#### DIRECTIONS FOR THIS TASK:
Repeat the following entries exactly, excluding pictures.

(GIVEN RECORDS begins)

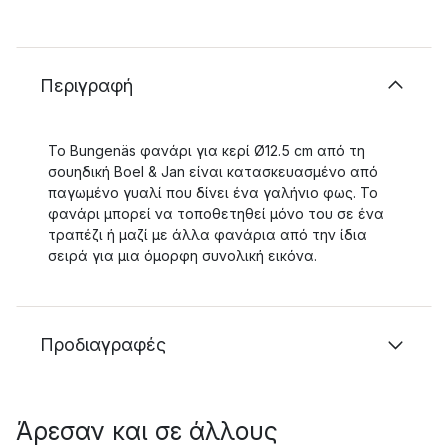
Περιγραφή
Το Bungenäs φανάρι για κερί Ø12.5 cm από τη
σουηδική Boel & Jan είναι κατασκευασμένο από
παγωμένο γυαλί που δίνει ένα γαλήνιο φως. Το
φανάρι μπορεί να τοποθετηθεί μόνο του σε ένα
τραπέζι ή μαζί με άλλα φανάρια από την ίδια
σειρά για μια όμορφη συνολική εικόνα.
Προδιαγραφές
Άρεσαν και σε άλλους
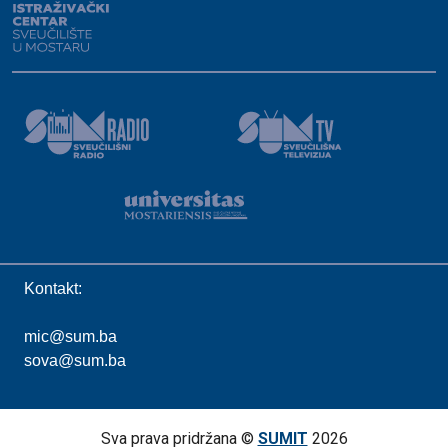
Kontakt:
mic@sum.ba
sova@sum.ba
Sva prava pridržana ©
SUMIT
2026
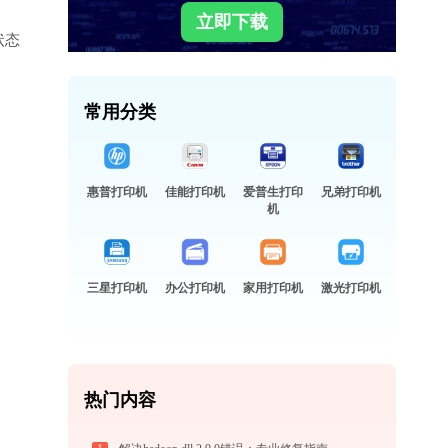
立即下载
状态
常用分类
惠普打印机
佳能打印机
爱普生打印
兄弟打印机
机
三星打印机
办公打印机
家用打印机
激光打印机
热门内容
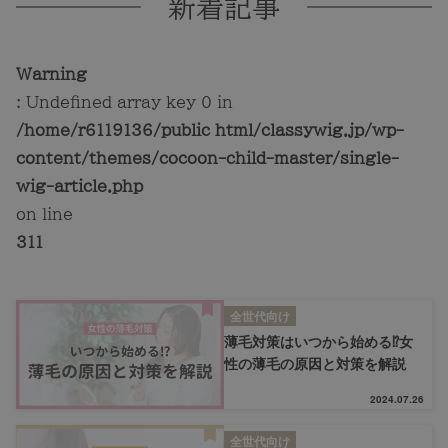
新着記事
Warning
: Undefined array key 0 in
/home/r6119136/public_html/classywig.jp/wp-
content/themes/cocoon-child-master/single-
wig-article.php
on line
311
全世代向け
薄毛対策はいつから始める⁉女
性の薄毛の原因と対策を解説
2024.07.26
全世代向け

(GIVEN RECORDS ends)

#### RESPONSE TO THIS TASK:
Περιγραφή
Το Bungenäs φανάρι για κερί Ø12.5 cm από τη
σουηδική Boel & Jan είναι κατασκευασμένο από
παγωμένο γυαλί που δίνει ένα γαλήνιο φως. Το
φανάρι μπορεί να τοποθετηθεί μόνο του σε ένα
τραπέζι ή μαζί με άλλα φανάρια από την ίδια
σειρά για μια όμορφη συνολική εικόνα.
Προδιαγραφές
Άρεσαν και σε άλλους
Kontakt:
mic@sum.ba
sova@sum.ba
Sva prava pridržana ©
SUMIT
2026
立即下载
状态
常用分类
惠普打印机
佳能打印机
爱普生打印
兄弟打印机
机
三星打印机
办公打印机
家用打印机
激光打印机
热门内容
新着記事
Warning
: Undefined array key 0 in
/home/r6119136/public_html/classywig.jp/wp-
content/themes/cocoon-child-master/single-
wig-article.php
on line
311
全世代向け
薄毛対策はいつから始める⁉女
性の薄毛の原因と対策を解説
2024.07.26
全世代向け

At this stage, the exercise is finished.